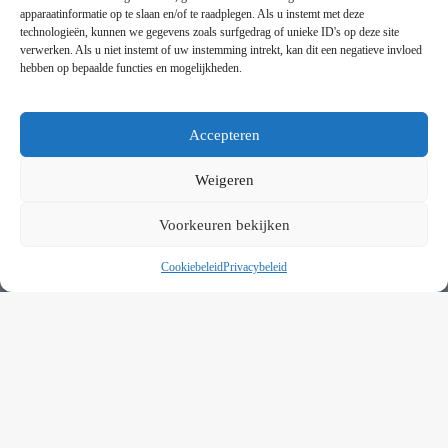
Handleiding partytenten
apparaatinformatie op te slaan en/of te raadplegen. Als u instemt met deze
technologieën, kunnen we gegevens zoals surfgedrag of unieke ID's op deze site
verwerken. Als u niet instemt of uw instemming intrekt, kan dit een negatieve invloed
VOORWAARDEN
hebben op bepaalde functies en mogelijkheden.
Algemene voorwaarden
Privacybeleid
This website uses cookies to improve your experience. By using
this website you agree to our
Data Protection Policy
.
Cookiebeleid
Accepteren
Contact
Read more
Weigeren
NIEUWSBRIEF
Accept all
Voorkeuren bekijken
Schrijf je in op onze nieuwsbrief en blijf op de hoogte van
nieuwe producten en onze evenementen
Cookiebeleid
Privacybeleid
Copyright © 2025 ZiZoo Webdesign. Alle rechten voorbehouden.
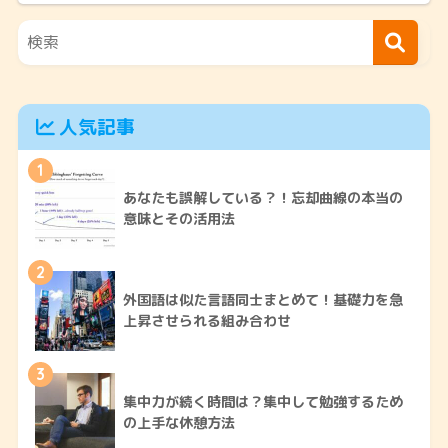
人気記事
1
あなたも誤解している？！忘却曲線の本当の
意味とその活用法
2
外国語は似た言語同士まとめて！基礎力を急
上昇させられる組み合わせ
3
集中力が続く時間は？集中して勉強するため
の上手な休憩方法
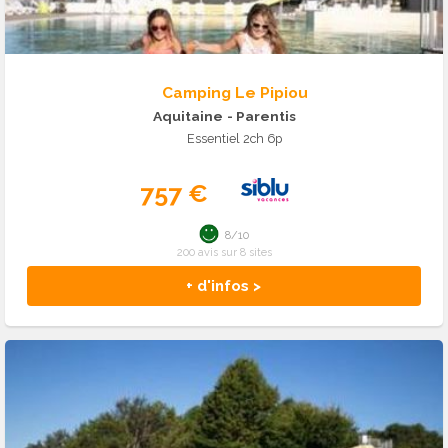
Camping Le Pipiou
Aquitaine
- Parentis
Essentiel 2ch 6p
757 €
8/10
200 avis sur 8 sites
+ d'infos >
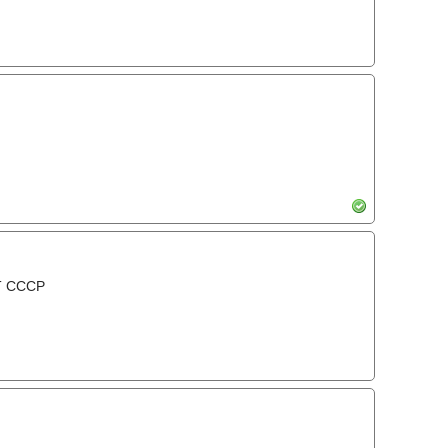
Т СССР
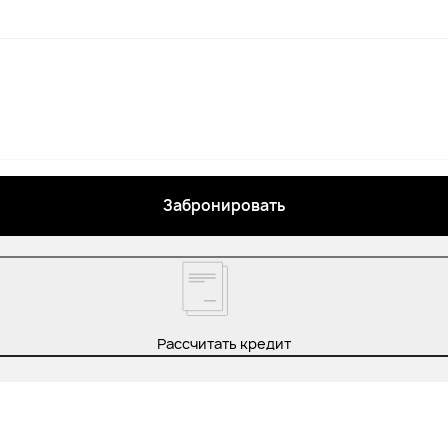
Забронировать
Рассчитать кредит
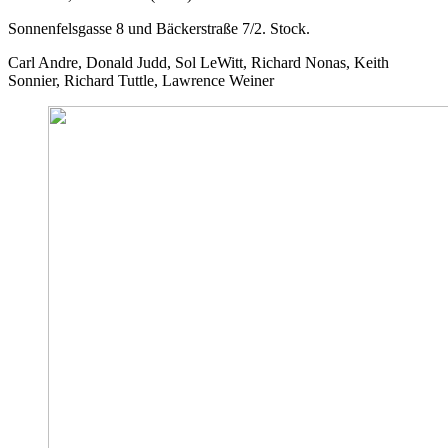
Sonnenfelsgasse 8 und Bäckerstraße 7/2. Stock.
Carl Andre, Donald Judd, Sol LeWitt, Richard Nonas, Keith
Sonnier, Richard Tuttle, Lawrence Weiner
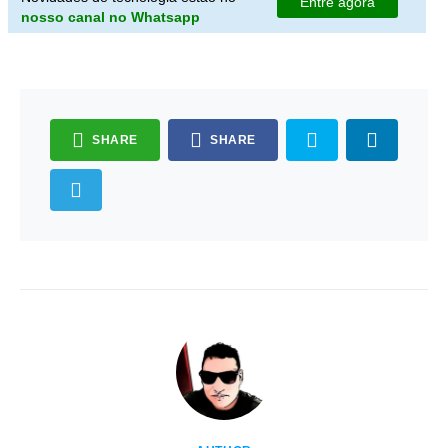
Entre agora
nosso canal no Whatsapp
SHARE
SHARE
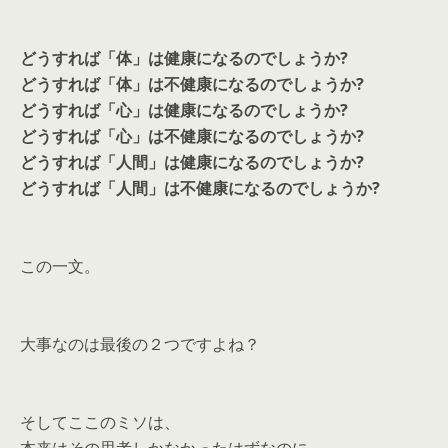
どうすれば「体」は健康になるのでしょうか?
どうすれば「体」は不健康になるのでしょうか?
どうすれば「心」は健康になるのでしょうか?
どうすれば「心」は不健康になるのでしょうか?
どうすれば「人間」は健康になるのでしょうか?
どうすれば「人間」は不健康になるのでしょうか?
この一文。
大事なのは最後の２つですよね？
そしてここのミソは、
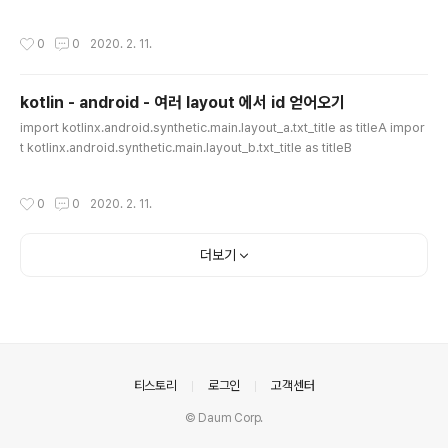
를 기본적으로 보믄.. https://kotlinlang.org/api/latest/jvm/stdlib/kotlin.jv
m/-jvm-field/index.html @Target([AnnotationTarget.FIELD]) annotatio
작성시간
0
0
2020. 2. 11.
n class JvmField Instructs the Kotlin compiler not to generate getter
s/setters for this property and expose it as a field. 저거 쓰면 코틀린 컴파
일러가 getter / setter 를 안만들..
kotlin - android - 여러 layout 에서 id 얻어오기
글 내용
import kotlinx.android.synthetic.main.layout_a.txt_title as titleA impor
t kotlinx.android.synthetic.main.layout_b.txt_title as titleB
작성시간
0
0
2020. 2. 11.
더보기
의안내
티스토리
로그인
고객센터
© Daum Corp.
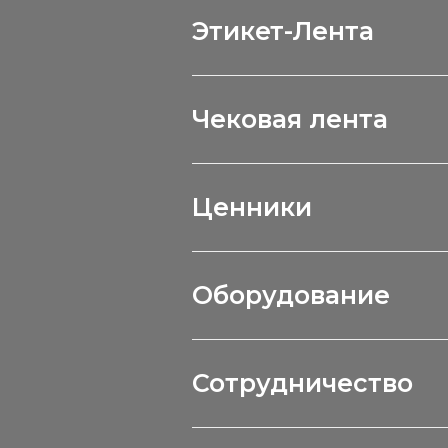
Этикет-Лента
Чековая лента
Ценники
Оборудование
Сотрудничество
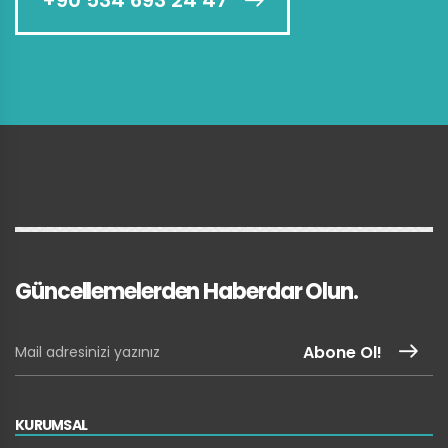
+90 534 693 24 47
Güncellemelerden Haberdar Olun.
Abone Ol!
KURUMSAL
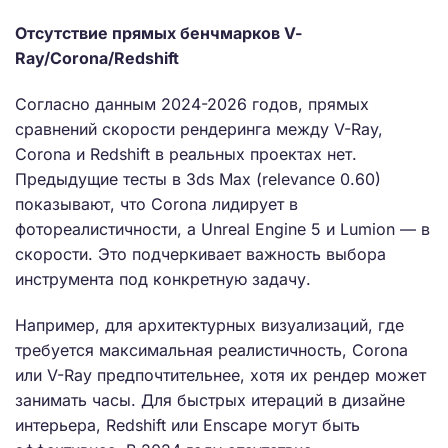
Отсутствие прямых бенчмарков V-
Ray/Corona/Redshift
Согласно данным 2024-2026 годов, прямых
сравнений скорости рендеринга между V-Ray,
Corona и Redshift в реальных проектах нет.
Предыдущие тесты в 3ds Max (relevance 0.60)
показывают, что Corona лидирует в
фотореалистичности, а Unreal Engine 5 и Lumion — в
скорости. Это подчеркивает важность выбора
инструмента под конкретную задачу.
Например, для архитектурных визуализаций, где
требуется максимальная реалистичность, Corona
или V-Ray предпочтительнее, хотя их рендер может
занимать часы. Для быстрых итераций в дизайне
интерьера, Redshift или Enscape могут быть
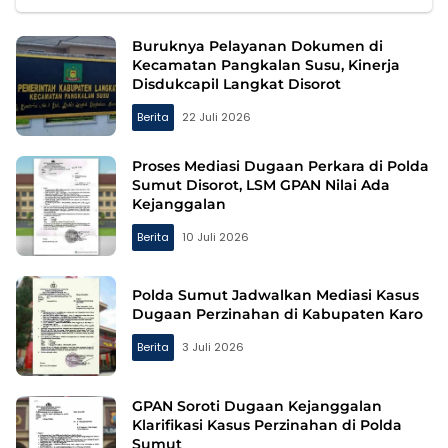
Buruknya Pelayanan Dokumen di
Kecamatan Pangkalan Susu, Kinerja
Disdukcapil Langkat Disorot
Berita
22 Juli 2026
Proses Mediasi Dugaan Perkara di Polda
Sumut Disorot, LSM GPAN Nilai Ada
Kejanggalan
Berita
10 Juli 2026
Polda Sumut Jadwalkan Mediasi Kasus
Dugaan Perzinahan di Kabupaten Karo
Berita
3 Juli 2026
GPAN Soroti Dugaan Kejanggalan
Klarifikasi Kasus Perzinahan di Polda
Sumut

##############################

ASSIGNED TASK: Return the material word for word, images omitted.

RESULT FOR THIS TASK:
Handleiding partytenten
apparaatinformatie op te slaan en/of te raadplegen. Als u instemt met deze
technologieën, kunnen we gegevens zoals surfgedrag of unieke ID's op deze site
verwerken. Als u niet instemt of uw instemming intrekt, kan dit een negatieve invloed
VOORWAARDEN
hebben op bepaalde functies en mogelijkheden.
Algemene voorwaarden
Privacybeleid
This website uses cookies to improve your experience. By using
this website you agree to our
Data Protection Policy
.
Cookiebeleid
Accepteren
Contact
Read more
Weigeren
NIEUWSBRIEF
Accept all
Voorkeuren bekijken
Schrijf je in op onze nieuwsbrief en blijf op de hoogte van
nieuwe producten en onze evenementen
Cookiebeleid
Privacybeleid
Copyright © 2025 ZiZoo Webdesign. Alle rechten voorbehouden.
人気記事
1
あなたも誤解している？！忘却曲線の本当の
意味とその活用法
2
外国語は似た言語同士まとめて！基礎力を急
上昇させられる組み合わせ
3
集中力が続く時間は？集中して勉強するため
の上手な休憩方法
Camping Le Pipiou
Aquitaine
- Parentis
Essentiel 2ch 6p
757 €
8/10
200 avis sur 8 sites
+ d'infos >
Т СССР
Забронировать
Рассчитать кредит
Sonnenfelsgasse 8 und Bäckerstraße 7/2. Stock.
Carl Andre, Donald Judd, Sol LeWitt, Richard Nonas, Keith
Sonnier, Richard Tuttle, Lawrence Weiner
Entre agora
nosso canal no Whatsapp
SHARE
SHARE
どうすれば「体」は健康になるのでしょうか?
どうすれば「体」は不健康になるのでしょうか?
どうすれば「心」は健康になるのでしょうか?
どうすれば「心」は不健康になるのでしょうか?
どうすれば「人間」は健康になるのでしょうか?
どうすれば「人間」は不健康になるのでしょうか?
この一文。
大事なのは最後の２つですよね？
そしてここのミソは、
를 기본적으로 보믄.. https://kotlinlang.org/api/latest/jvm/stdlib/kotlin.jv
m/-jvm-field/index.html @Target([AnnotationTarget.FIELD]) annotatio
작성시간
0
0
2020. 2. 11.
n class JvmField Instructs the Kotlin compiler not to generate getter
s/setters for this property and expose it as a field. 저거 쓰면 코틀린 컴파
일러가 getter / setter 를 안만들..
kotlin - android - 여러 layout 에서 id 얻어오기
글 내용
import kotlinx.android.synthetic.main.layout_a.txt_title as titleA impor
t kotlinx.android.synthetic.main.layout_b.txt_title as titleB
작성시간
0
0
2020. 2. 11.
더보기
의안내
티스토리
로그인
고객센터
© Daum Corp.
Этикет-Лента
Чековая лента
Ценники
Оборудование
Сотрудничество
+90 534 693 24 47
Güncellemelerden Haberdar Olun.
Abone Ol!
KURUMSAL
Отсутствие прямых бенчмарков V-
Ray/Corona/Redshift
Согласно данным 2024-2026 годов, прямых
сравнений скорости рендеринга между V-Ray,
Corona и Redshift в реальных проектах нет.
Предыдущие тесты в 3ds Max (relevance 0.60)
показывают, что Corona лидирует в
фотореалистичности, а Unreal Engine 5 и Lumion — в
скорости. Это подчеркивает важность выбора
инструмента под конкретную задачу.
Например, для архитектурных визуализаций, где
требуется максимальная реалистичность, Corona
или V-Ray предпочтительнее, хотя их рендер может
занимать часы. Для быстрых итераций в дизайне
интерьера, Redshift или Enscape могут быть
Buruknya Pelayanan Dokumen di
Kecamatan Pangkalan Susu, Kinerja
Disdukcapil Langkat Disorot
Berita
22 Juli 2026
Proses Mediasi Dugaan Perkara di Polda
Sumut Disorot, LSM GPAN Nilai Ada
Kejanggalan
Berita
10 Juli 2026
Polda Sumut Jadwalkan Mediasi Kasus
Dugaan Perzinahan di Kabupaten Karo
Berita
3 Juli 2026
GPAN Soroti Dugaan Kejanggalan
Klarifikasi Kasus Perzinahan di Polda
Sumut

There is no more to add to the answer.